Öcalan’a da ‘katil’ diyemeyeceğiz
Şeyh Sait’e hakaret ettiği gerekçesiyle mahkemelik olan Ankara Barosu avukatı Karslı şaşkınlığını Yeniçağ ile paylaştı:
Adı Nihad Karslı...
Ankara Barosu’na kayıtlı bir
avukat...
Onu bu yazının konusu yapan olay da pek uzak değil mesleğine; hukuki bir vaka dolayısıyla ulaştık kendisine...
Yalnız rutinden farklı olarak, kendi kendisinin müvekkili yahut kendi kendisinin avukatı Karslı bu olayda.
İsyanı bastıran subayın torunu
Aynı zamanda 1925’teki ayaklanmayı bastıran subaylardan Yüzbaşı Ali Rıza Karslıoğlu’nun da torunu olan Nihad Karslı, Radikal gazetesinde dün yayımlanan bir habere göre, “Şeyh Said’e hakaret”ten yargılanacak!
Yargılanacak çünkü, geçtiğimiz yıl Diyarbakır’da yapılan “Şeyh Sait’i anma etkinlikleri”yle ilgili olarak yaptığı haberde, Milliyet gazetesinin vatan haininden “Kürt önderi” diye söz etmesine tepki gösterdi.

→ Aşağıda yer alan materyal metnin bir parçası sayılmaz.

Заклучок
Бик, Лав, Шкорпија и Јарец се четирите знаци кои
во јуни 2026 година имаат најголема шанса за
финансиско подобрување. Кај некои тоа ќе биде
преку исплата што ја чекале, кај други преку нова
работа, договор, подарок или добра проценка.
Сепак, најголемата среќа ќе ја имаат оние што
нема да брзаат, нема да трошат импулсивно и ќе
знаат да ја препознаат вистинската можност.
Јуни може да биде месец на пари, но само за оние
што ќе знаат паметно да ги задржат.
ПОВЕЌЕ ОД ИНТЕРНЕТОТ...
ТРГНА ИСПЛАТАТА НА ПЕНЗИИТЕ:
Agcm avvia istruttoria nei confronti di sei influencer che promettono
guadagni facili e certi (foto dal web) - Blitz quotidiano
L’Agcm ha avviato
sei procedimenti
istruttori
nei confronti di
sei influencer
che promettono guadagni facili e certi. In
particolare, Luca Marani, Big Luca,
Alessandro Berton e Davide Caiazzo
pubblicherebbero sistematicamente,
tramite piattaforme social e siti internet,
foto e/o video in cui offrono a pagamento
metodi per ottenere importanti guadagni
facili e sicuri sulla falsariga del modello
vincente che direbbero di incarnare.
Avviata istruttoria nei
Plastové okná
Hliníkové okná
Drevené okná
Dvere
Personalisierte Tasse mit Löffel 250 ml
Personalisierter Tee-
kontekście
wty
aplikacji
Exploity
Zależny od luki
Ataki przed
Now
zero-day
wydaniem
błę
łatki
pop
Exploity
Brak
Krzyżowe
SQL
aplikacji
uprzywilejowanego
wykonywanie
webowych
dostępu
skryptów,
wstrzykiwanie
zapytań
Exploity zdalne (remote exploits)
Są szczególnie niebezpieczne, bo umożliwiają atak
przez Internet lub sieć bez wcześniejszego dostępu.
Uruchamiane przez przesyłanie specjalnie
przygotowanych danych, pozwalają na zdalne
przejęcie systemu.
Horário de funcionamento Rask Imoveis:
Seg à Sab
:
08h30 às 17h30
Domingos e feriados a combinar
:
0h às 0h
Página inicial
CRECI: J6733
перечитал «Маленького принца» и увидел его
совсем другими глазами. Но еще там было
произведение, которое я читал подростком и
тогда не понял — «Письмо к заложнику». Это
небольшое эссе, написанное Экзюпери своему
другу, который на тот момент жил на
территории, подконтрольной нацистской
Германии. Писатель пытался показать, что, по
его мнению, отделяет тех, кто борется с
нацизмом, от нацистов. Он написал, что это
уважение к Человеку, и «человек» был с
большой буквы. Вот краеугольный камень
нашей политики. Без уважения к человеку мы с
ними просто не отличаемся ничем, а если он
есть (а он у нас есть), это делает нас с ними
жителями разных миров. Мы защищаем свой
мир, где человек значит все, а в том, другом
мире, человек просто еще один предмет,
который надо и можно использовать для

Savcı Muhittin Kaya’nın, Şeyh Sait’in torunlarından! Diyadin Fırat’ın, Karslı’nın “adalet.org” isimli internet sitesine yazdığı yorumda yer alan “Şeyh Sa...itini yakalayıp asanlardan biri de dedem. Yıllarca savaşta tek düşüncesi Misakı Milli’ydi. Tüm varlığını bu vatana armağan etti...” cümlelerinde, dedesine “it” dendiği gerekçesiyle Ankara Cumhuriyet Savcılığı’na yaptığı suç duyurusu üzerine açtığı davanın ilk duruşması 12 Ekim 2011 günü Ankara 5. Sulh Ceza Mahkemesi’nde görülecek.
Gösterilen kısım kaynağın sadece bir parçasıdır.